The auction began straight afterward, and true to his word, Noah drove up the prices with relentless determination, even acting affronted when he was outbid. He almost went too far with the vomit plate; only Kit’s elbow jab to the ribs stopped him from acquiring the monstrosity.
“I think we’ve done enough,” he whispered, leaning down to her ear.
Kit looked carefully around. “It’s shadowy with the soft lighting, and we’re at the back, while everyone’s looking forward. Let’s go take a break.”
Noah had already spotted the best door; it led deeper into the mansion, and as far as he could tell, it wasn’t locked. Almost there, he saw a waitress about to pass by with hors d’oeuvres. “Thanks,” he said and grabbed the whole tray. Winking at her when her mouth fell open, he slid out the door Kit had already opened. He saw her pick up a couple of glasses of ice water from a tray that had been by the door before she followed him out.
The corridor was only dimly lit, but he could see another hallway to the left. When they reached the spot, they found it barred by a thick red rope. “Place really is like a museum.”

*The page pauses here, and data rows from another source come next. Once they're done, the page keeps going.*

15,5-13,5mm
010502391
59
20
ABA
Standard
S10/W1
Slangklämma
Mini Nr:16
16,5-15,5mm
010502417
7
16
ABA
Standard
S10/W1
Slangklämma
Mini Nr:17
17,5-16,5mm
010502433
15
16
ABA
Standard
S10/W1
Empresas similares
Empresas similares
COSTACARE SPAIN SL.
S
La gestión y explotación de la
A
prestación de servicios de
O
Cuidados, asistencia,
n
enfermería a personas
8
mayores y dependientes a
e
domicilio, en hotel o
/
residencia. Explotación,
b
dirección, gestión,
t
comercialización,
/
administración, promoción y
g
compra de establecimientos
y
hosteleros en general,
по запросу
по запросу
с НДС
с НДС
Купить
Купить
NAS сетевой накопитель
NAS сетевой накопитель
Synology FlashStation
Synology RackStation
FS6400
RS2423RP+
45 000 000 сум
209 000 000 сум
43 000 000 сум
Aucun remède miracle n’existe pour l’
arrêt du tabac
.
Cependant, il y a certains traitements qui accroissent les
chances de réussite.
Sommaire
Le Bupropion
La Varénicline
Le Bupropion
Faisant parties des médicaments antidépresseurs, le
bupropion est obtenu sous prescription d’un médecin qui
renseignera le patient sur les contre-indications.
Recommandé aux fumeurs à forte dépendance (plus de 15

He jumped over the rope, had the pleasure of watching Kit hike up her dress to expose those knockout legs as she climbed over. His body tightened at the sight, his breath caught in his chest, but he ground down the response. He would not ruin his friendship with Kit for sex. Sex meant nothing. Kit meant everything.

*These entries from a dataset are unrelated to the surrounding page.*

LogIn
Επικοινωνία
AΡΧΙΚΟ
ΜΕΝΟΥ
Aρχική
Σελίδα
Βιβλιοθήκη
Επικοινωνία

“Hey, look.” She pointed to a suit of armor down at the end, her voice a whisper. “I wonder if it’s one of Tierney’s exhibit rooms? Do you think he has the mummy in there?”
Grinning at one another, they walked quickly down the carpeted hallway and into a large room filled with plinths on which stood busts, vases, other objets d’art. Each piece was spotlighted from above, but that was the only light in the room. Not gloomy, more atmospheric.
“Carpet’s thick,” Kit said, keeping her voice low. “We can sit on it.”
“Wait.” Noah put down the tray, then shrugged off his tuxedo jacket and laid it on the ground. “Now you can sit, my lady.”